§ Given records:
________
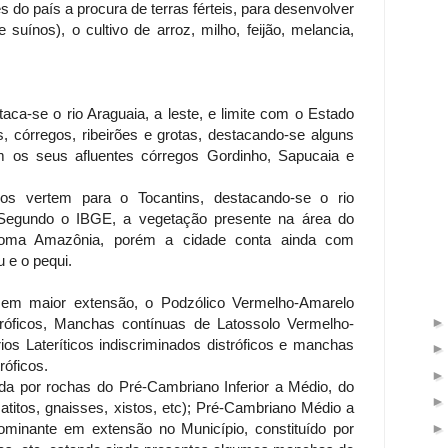
s do país a procura de terras férteis, para desenvolver
e suínos), o cultivo de arroz, milho, feijão, melancia,
taca-se o rio Araguaia, a leste, e limite com o Estado
s, córregos, ribeirões e grotas, destacando-se alguns
m os seus afluentes córregos Gordinho, Sapucaia e
ios vertem para o Tocantins, destacando-se o rio
 Segundo o IBGE, a vegetação presente na área do
bioma Amazônia, porém a cidade conta ainda com
 e o pequi.
 em maior extensão, o Podzólico Vermelho-Amarelo
stróficos, Manchas contínuas de Latossolo Vermelho-
ios Lateríticos indiscriminados distróficos e manchas
róficos.
da por rochas do Pré-Cambriano Inferior a Médio, do
titos, gnaisses, xistos, etc); Pré-Cambriano Médio a
ominante em extensão no Município, constituído por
________
§ Problem to solve: Each entry above is to be written out again unchanged, apart from the pictures, which are left out.

§ Solution to this task:
s do país a procura de terras férteis, para desenvolver
e suínos), o cultivo de arroz, milho, feijão, melancia,
taca-se o rio Araguaia, a leste, e limite com o Estado
s, córregos, ribeirões e grotas, destacando-se alguns
m os seus afluentes córregos Gordinho, Sapucaia e
ios vertem para o Tocantins, destacando-se o rio
 Segundo o IBGE, a vegetação presente na área do
bioma Amazônia, porém a cidade conta ainda com
 e o pequi.
 em maior extensão, o Podzólico Vermelho-Amarelo
stróficos, Manchas contínuas de Latossolo Vermelho-
ios Lateríticos indiscriminados distróficos e manchas
róficos.
da por rochas do Pré-Cambriano Inferior a Médio, do
titos, gnaisses, xistos, etc); Pré-Cambriano Médio a
ominante em extensão no Município, constituído por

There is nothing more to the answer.